Run Classification and Calculate Change

Visualize Spectral Signatures

Before beginning our analysis, we quickly visualize the spectral signatures and index values of our representative polygons of different land cover classes. We use Earth Engine’s ui.Chart functionality to graph the median values of the bands and indices for each land cover class. Do the spectral signatures look different between our 5 classes? Are there any classes that are very similar to each other, and thus might be difficult to separate in our random forest model?

//--------------------------------------------------------------
// Visualize spectral signatures
//--------------------------------------------------------------

// Convert sample polygon featureCollection to an image
var year1_FC_image =
    year1_FC
        .reduceToImage({properties: ['landcover'], reducer: ee.Reducer.first()})
        .rename('landcover');

// Select the Landsat bands you want to display 
var preImage_forchart = preImage.select(['blue', 'green', 'red', 'nir', 'swir1', 'swir2'])
    // Add the sample polygons image bands on to the Landsat composite
    .addBands(year1_FC_image);

// Define the list of bands to be the x-axis labels 
//(based on wavelength in micrometers)
var bands = ['blue', 'green', 'red', 'NIR', 'SWIR1', 'SWIR2'];
var wavelenghts = [0.47, 0.56, 0.65, 0.86, 1.6, 2.2]
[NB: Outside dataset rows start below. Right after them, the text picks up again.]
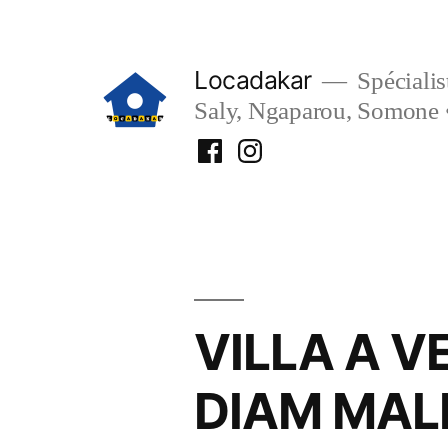
Aller
au
Locadakar
Spécialist
contenu
Saly, Ngaparou, Somone 
Facebook
Instagram
Locadakar
Locadakar
VILLA A V
DIAM MAL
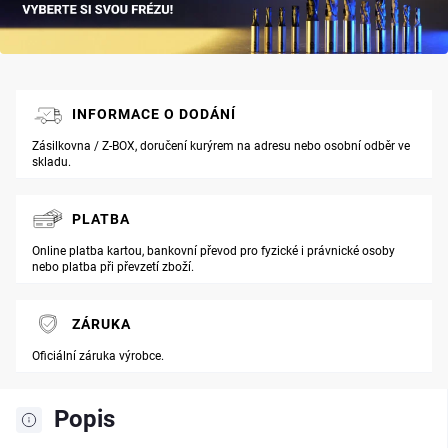
INFORMACE O DODÁNÍ
Zásilkovna / Z-BOX, doručení kurýrem na adresu nebo osobní odběr ve
skladu.
PLATBA
Online platba kartou, bankovní převod pro fyzické i právnické osoby
nebo platba při převzetí zboží.
ZÁRUKA
Oficiální záruka výrobce.
Popis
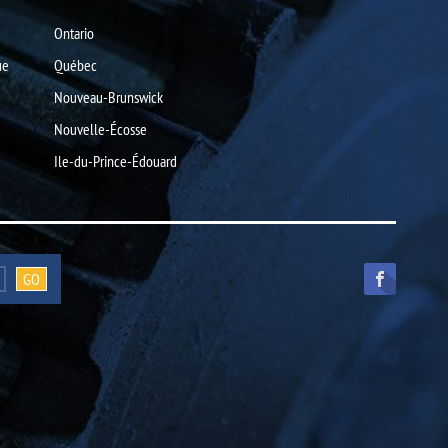
Ontario
ue
Québec
Nouveau-Brunswick
Nouvelle-Écosse
Ile-du-Prince-Édouard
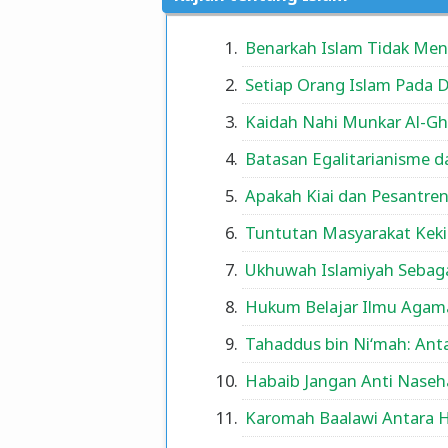
Benarkah Islam Tidak Men
Setiap Orang Islam Pada 
Kaidah Nahi Munkar Al-Gh
Batasan Egalitarianisme d
Apakah Kiai dan Pesantr
Tuntutan Masyarakat Kek
Ukhuwah Islamiyah Sebaga
Hukum Belajar Ilmu Aga
Tahaddus bin Ni‘mah: Ant
Habaib Jangan Anti Naseha
Karomah Baalawi Antara H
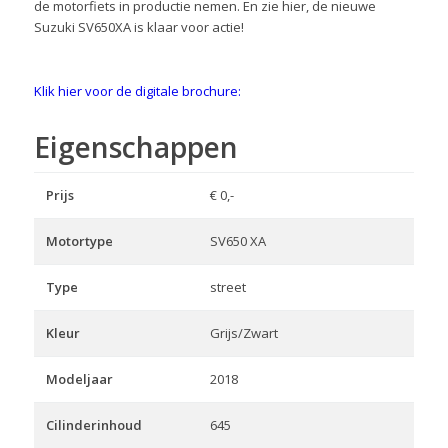
de motorfiets in productie nemen. En zie hier, de nieuwe
Suzuki SV650XA is klaar voor actie!
Klik hier voor de digitale brochure:
Eigenschappen
Prijs
€ 0,-
Motortype
SV650 XA
Type
street
Kleur
Grijs/Zwart
Modeljaar
2018
Cilinderinhoud
645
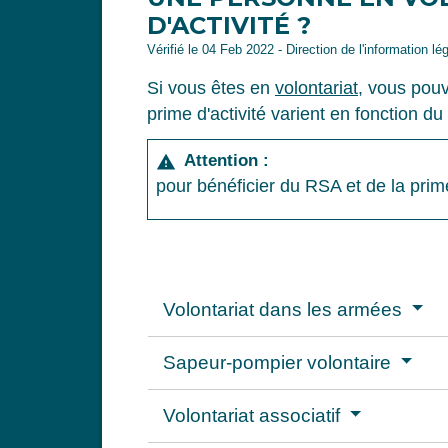
D'ACTIVITÉ ?
Vérifié le 04 Feb 2022 - Direction de l'information lé
Si vous êtes en
volontariat
, vous pou
prime d'activité varient en fonction du
Attention :
warning
pour bénéficier du RSA et de la prim
Volontariat dans les armées
Sapeur-pompier volontaire
Volontariat associatif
// Define the chart and print it to the console
var chart = ui.Chart.image
                .byClass({
                  image: preImage_forchart,
                  classBand: 'landcover',
                  region: year1_FC,
                  reducer: ee.Reducer.median(),
                  scale: 30,
                  classLabels: ['','Forest', 'Water', 'Urban', 'Agriculture', 'Bare Soil'],
                  xLabels: wavelenghts
                })
                //.setChartType('ScatterChart')
                .setChartType('ScatterChart')
                .setOptions({
                  title: 'Land Cover Class Spectral Signatures',
                  hAxis: {
                    title: 'Band Wavelength (µm)',
                    titleTextStyle: {italic: false, bold: true},
                    ticks: wavelenghts
                  },
                  vAxis: {
                    title: 'Reflectance',
                    titleTextStyle: {italic: false, bold: true}
                  },
                  colors: ['00a661','00a0cd','a40000', 'd5ff6a','d3d2cb'],
                  pointSize: 0,
                  lineSize: 2,
                  curveType: 'linear'
                });
print(chart);

// Select the Landsat indices you want to display 
var preImage_forchart2 = preImage.select(['ndvi', 'mndwi', 'ndmi'])
    // Add the sample polygons image bands on to the Landsat composite
    .addBands(year1_FC_image);

// Define the list of bands to be the x-axis labels
var bands2 = ['NDVI', 'MNDWI', 'NDMI'];

// Define the chart and print it to the console
var chart2 = ui.Chart.image
                .byClass({
                  image: preImage_forchart2,
                  classBand: 'landcover',
                  region: year1_FC,
                  reducer: ee.Reducer.mean(),
                  scale: 30,
                  classLabels: ['','Forest', 'Water', 'Urban', 'Agriculture', 'Bare Soil'],
                  xLabels: bands2
                })
                .setChartType('ColumnChart')
                .setOptions({
                  title: 'Land Cover Class Index Values',
                  hAxis: {
                    title: 'Index',
                    titleTextStyle: {italic: false, bold: true}
                  },
                  vAxis: {
                    title: 'Index Value',
                    titleTextStyle: {italic: false, bold: true}
                  },
                  colors: ['00a661','00a0cd','a40000', 'd5ff6a','d3d2cb']
                });
print(chart2);

Run Random Forest Classification

We choose a classifier algorithm from ee.Classifier family of functions, and train it on the training_y1 and training_y2 FeatureCollections with train(). We must specify the classProperty to be the property we want to map, or predict, with the model, and the inputProperties as the Landsat band and index values defined by the predictionBands variable. Then, we run the classifier on the preImage and postImage with classify().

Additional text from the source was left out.